'A public bill which was not referred to committee before second reading may not be amended before being read a second time."
And that's the problem.
Liberal Party insiders seem pretty confident that the sudden political crisis over their budget-implementation bill will dissipate before it comes to a vote in two or three weeks.
After all, the Conservatives would be taking an enormous gamble by forcing a general election less than a year after the last one.
Nonetheless, Stephen Harper's rhetoric has been more bullish than anything we have seen from him recently. Unless the bill's offensive provisions are removed, he says, his party is prepared to vote against it. This time, party strategists warn, there will be no mass abstentions or clever bouts of diplomatic flu.
The NDP is already opposed to the budget-implementation bill because it's not progressive enough for their taste and because the party feels it has been relegated to the sidelines and needs to get back in the game.
The Bloc Québécois is opposed to the bill because it is not all about Quebec, and because the Bloc is confident that an election in the midst of the Gomery inquiry into the sponsorship scandal would deliver even more seats to its cause.
So if the Conservatives are really serious about voting against this bill, the government could fall. Except it won't, because the Conservatives don't really want an election, any more than the Liberals do. And that is the paradox that has everyone in Ottawa wandering around scratching their heads and wondering how the party leaders plan to get themselves out of this one.
There would be delicious irony if Canada's ratification of the Kyoto Protocol on global warming brought down the Paul Martin government. The Prime Minister was never much of a Kyoto fan, but Jean Chrétien committed Canada to it, and so this government must find a way to implement the thing.
The proposed solution is to include a measure in the budget-implementation bill that would allow the federal government to regulate carbon-dioxide emissions under the Canadian Environmental Protection Act. When the Conservatives saw this provision, they went ballistic, saying it would amount to a tax on carbon.

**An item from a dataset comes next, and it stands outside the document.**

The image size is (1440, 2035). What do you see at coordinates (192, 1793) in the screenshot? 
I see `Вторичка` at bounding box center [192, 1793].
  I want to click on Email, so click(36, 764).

Because the Conservatives are anti-taxes, because they were embarrassed by Mr. Harper's initial support for the budget, and because they had a good policy convention and are feeling frisky, they have vowed to vote against the budget-implementation bill, unless the Kyoto provisions are taken out.
And to repeat, that's the problem. As the quote above, taken from House of Commons Procedures and Practice demonstrates, the Liberals cannot amend their budget implementation bill, by taking out the offending provisions, before it comes to a vote on second reading.

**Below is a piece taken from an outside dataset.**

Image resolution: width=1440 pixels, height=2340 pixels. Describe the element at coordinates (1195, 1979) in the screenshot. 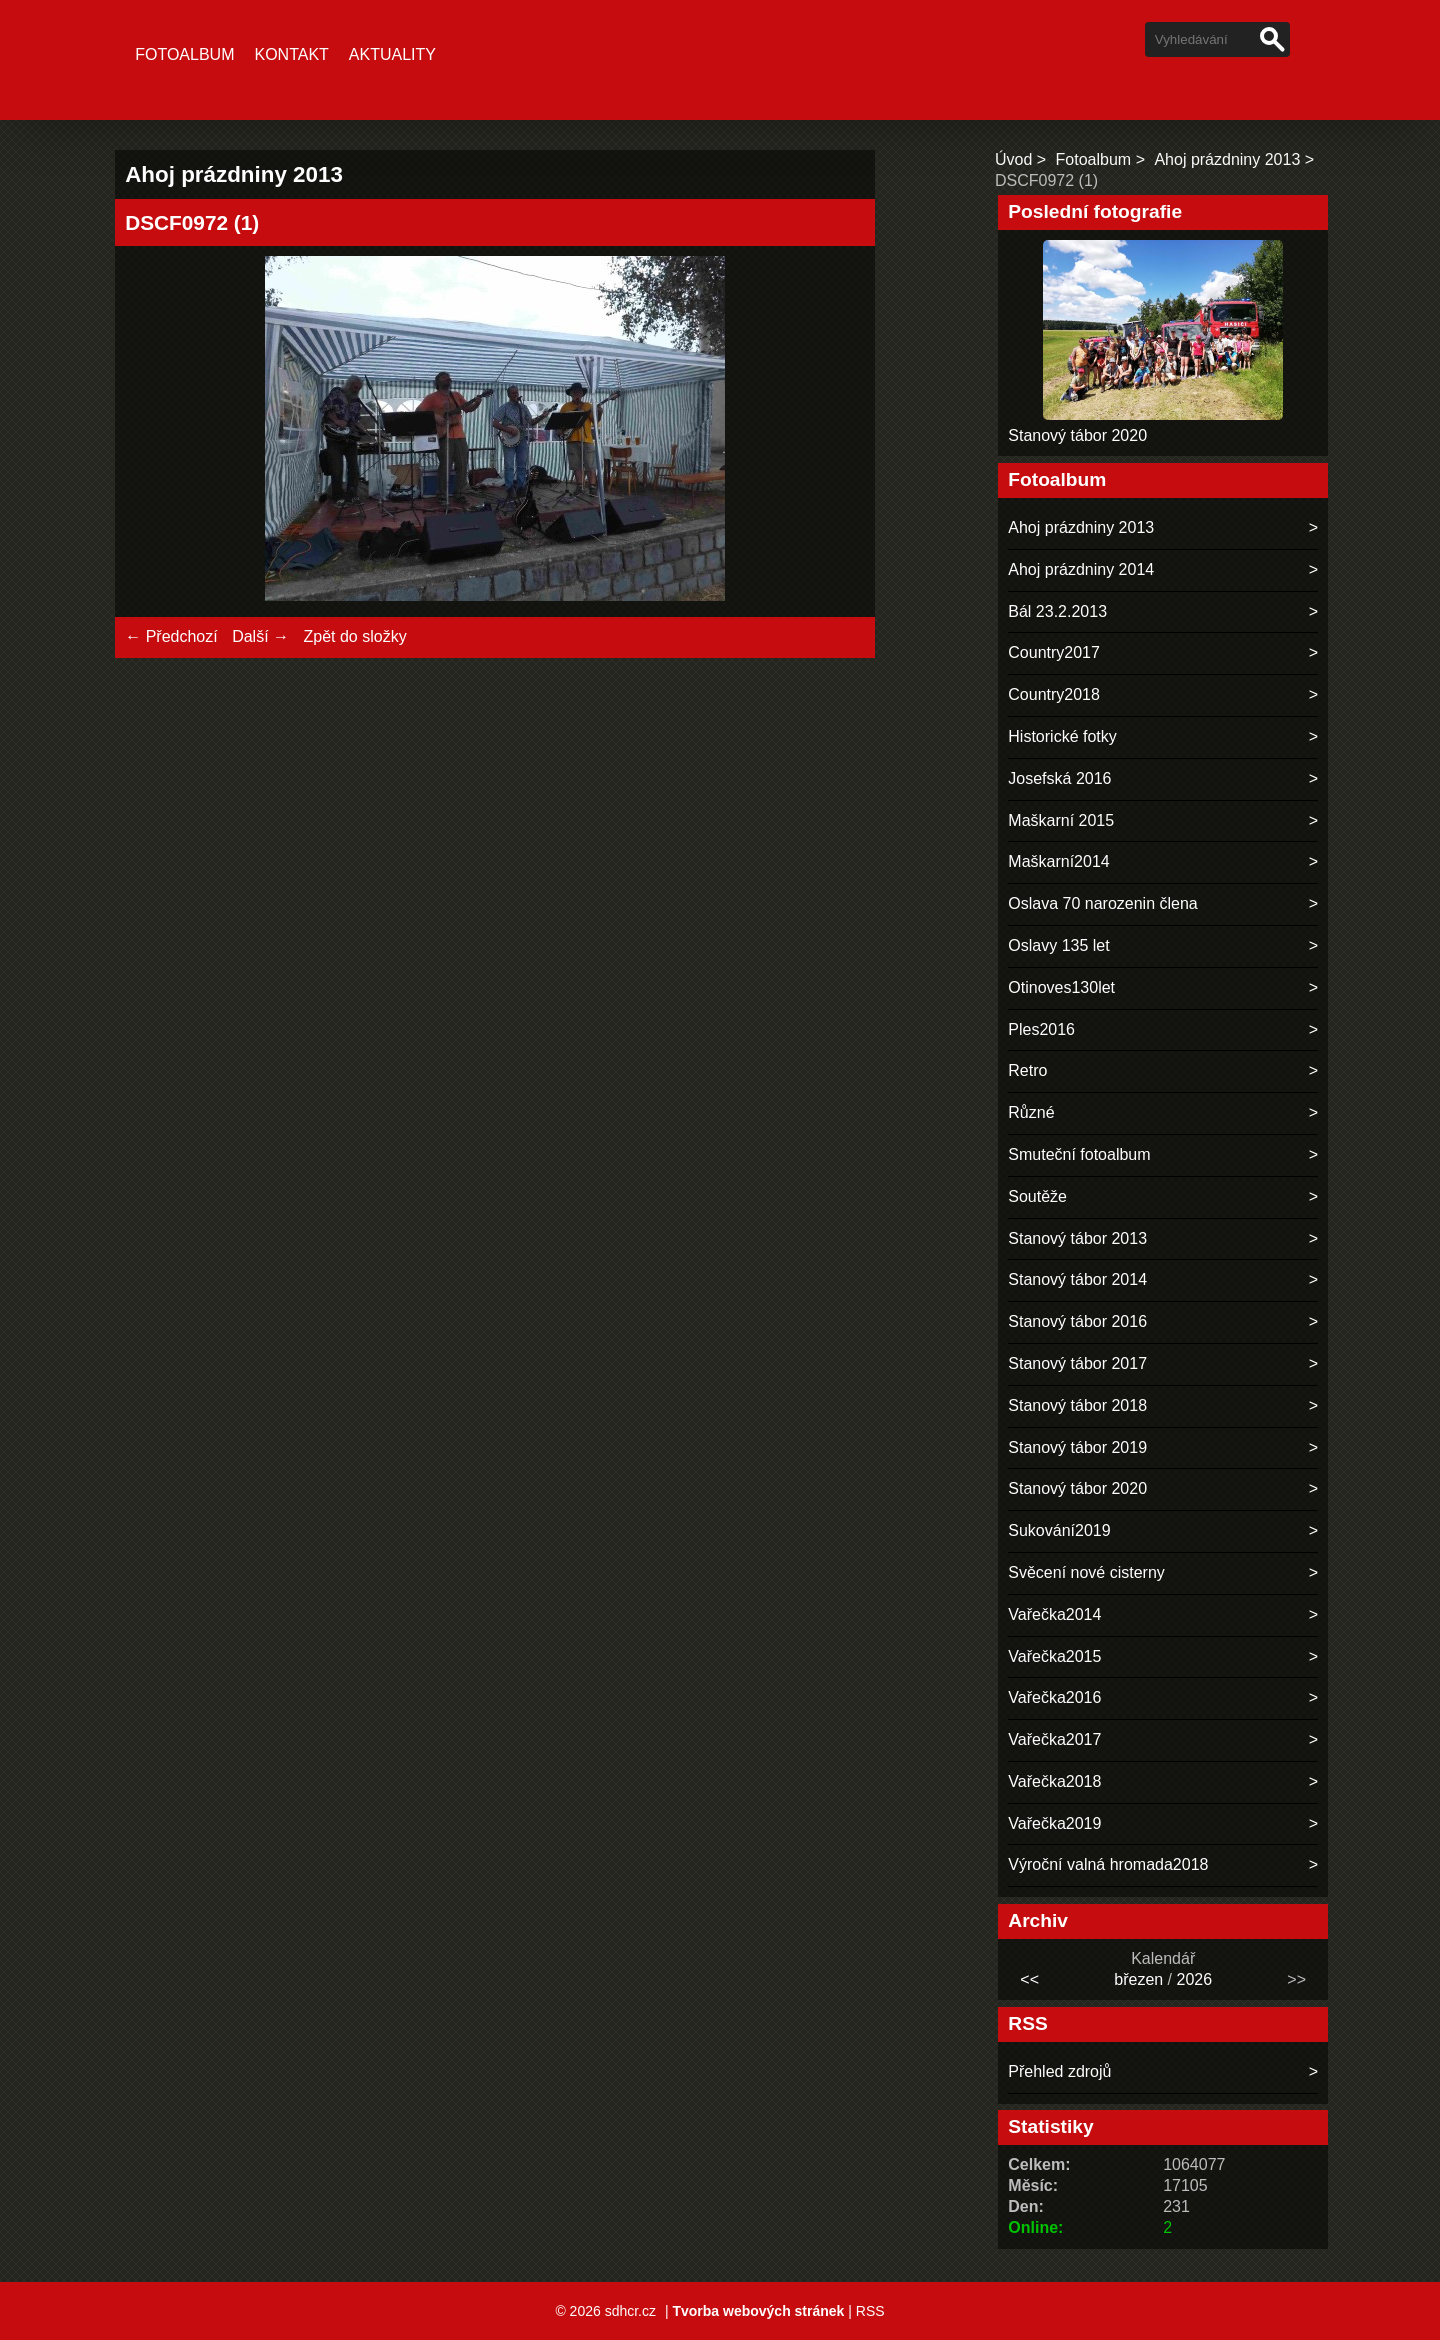 I see `2026` at that location.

The Tories could support the bill on second reading, then try to get the Kyoto clauses deleted when it goes to committee, but that would be backing down; to approve a bill on second reading is to approve it in principle.
The Liberals, on the other hand, have only two options: take their chances with the second-reading vote, or withdraw the bill entirely, which would be humiliating.
And what would happen if all parties decided to roll the dice and force an election? That would be enormously dangerous for everyone involved. The voters would be furious with the opposition parties, and would want to punish them. The Tories would be doubly damned, for bringing down the government over a measure designed to protect the environment.
But the Liberals would be in trouble as well. The Gomery inquiry has transfixed Quebeckers, who would be inclined to punish the governing party even further for abusing their dollars and their trust.
In the rest of the country, someone would be bound to point out that the Liberals actually haven't done anything on Kyoto at all -- even the budget-implementation bill only clears the way for future action, which may or may not occur, a tactic that has been condemned by a consortium of environmental groups as unnecessary and divisive.
In truth, the Liberals haven't accomplished much of anything on anything in the past year: Waiting lists for joint replacements aren't shorter; there is no agreement with the provinces on a child-care program; the aboriginal agenda remains only an agenda; not one extra soldier has been hired or one pair of boots purchased. Everything has been announced; nothing has been implemented. Nothing, the voters might conclude, ever will be.
An election would be a crapshoot, with all parties hoping to escape the voters' wrath and with no one able to predict the defining issues of the campaign.
Which is why it's sensible to bet that someone will blink between now and the second-reading vote. The difficulty at the moment is figuring out who and how.